Screenshot of Galaxy on AnVIL highlighting the blue 'Run Tool' button in the top right corner of the middle pane.

  1. After submitting the job to run, the middle pane should have a message highlighted in green.

Screenshot of Galaxy on AnVIL showing how the middle pane and history pane look after submitting a job before it successfully runs.

The history pane should also list what will be the output(s) from the tool. Note, before the job has finished running, these output(s) will be highlighted in gray. While running, the output(s) will be highlighted in an orange cream color. And once the tool runs successfully, the output(s) will be highlighted in green.

Screenshot of Galaxy on AnVIL showing the outputs highlighted in green within the history pane.

19.5 Examining the FastQC quality control summary report

We will examine the FastQC output in webpage or html format. This form of the output provides graphs and a flag of “Passed”, “Warn”, or “Fail” for each subsection within the quality control analysis.

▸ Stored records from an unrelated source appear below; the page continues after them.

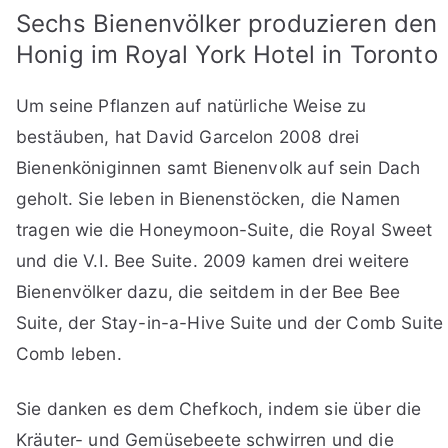
Sechs Bienenvölker produzieren den
Honig im Royal York Hotel in Toronto
Um seine Pflanzen auf natürliche Weise zu
bestäuben, hat David Garcelon 2008 drei
Bienenköniginnen samt Bienenvolk auf sein Dach
geholt. Sie leben in Bienenstöcken, die Namen
tragen wie die Honeymoon-Suite, die Royal Sweet
und die V.I. Bee Suite. 2009 kamen drei weitere
Bienenvölker dazu, die seitdem in der Bee Bee
Suite, der Stay-in-a-Hive Suite und der Comb Suite
Comb leben.
Sie danken es dem Chefkoch, indem sie über die
Kräuter- und Gemüsebeete schwirren und die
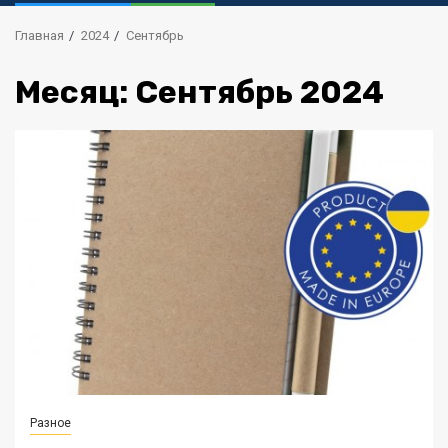
Главная
2024
Сентябрь
Месяц:
Сентябрь 2024
Разное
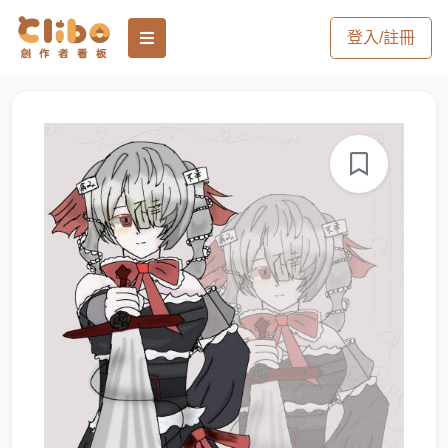
登入/註冊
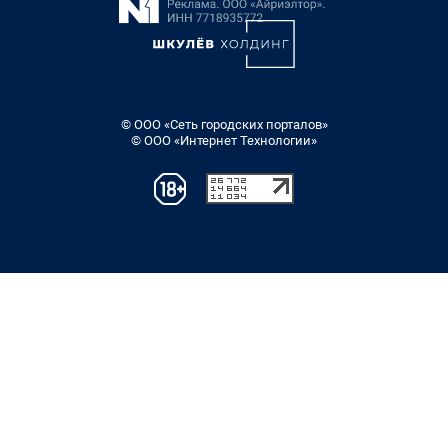
© ООО «Сеть городских порталов»
© ООО «Интернет Технологии»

  1. Use your mouse and click on the eye icon (eye button image) of the FastQC Webpage output (FastQC on data 1: Webpage).

Screenshot of the Galaxy homepage. Highlighting the eye icon for the forward reads .fastq file.

  1. This will open up a summary report for the sequencing file in the middle pane that you can scroll.

Screenshot of an example summary report from FastQC

Expand for FastQC summary report explained

For more information on the contents of the output quality control summary report from FastQC, consider this resource from Michigan State

QUESTIONS:

  1. Explore “Basic Statistics”. How many total reads are there? Have any been flagged as poor quality? What is the sequence length?

  2. Explore “Per base sequence quality”. Based on the Basic Statistics, is 28-40 a good or bad quality score?

  3. Is it okay to proceed based on the per base sequence quality?

19.6 Exporting your results

In case you want to view the results later, you can download the file.

  1. Click on the name of the results you want to export/save, and it will expand the info shown for that file. Click the floppy disk/save icon.

Screenshot of Galaxy on AnVIL highlighting the floppy disk/save icon for the results that you want to export.

This will download a zip (compressed) file with the results to your computer. Uncompress it to view it locally.

19.7 Shutting down Galaxy on AnVIL

Once you are done with your activity, you’ll need to shut down your Galaxy cloud environment. This frees up the cloud resources for others and minimizes computing cost. The following steps will delete your work, so make sure you are completely finished at this point. Otherwise, you will have to repeat your work from the previous steps.

Return to AnVIL, and find the Galaxy logo that shows your cloud environment is running. Click on this logo.

Screenshot of the Workspace menu. The currently running Galaxy cloud environment logo on the right sidebar is highlighted.

Next, click on “Settings”. Click on “Delete Environment”.

Screenshot of the cloud environment pop out menu. The "Delete Environment" button is highlighted.

Finally, select “Delete everything, including persistent disk”. Make sure you are done with the activity and then click “Delete”.

Screenshot of the cloud environment pop out menu. The “Delete everything, including persistent disk” radio button has been checked and is highlighted. The “Delete” button is highlighted.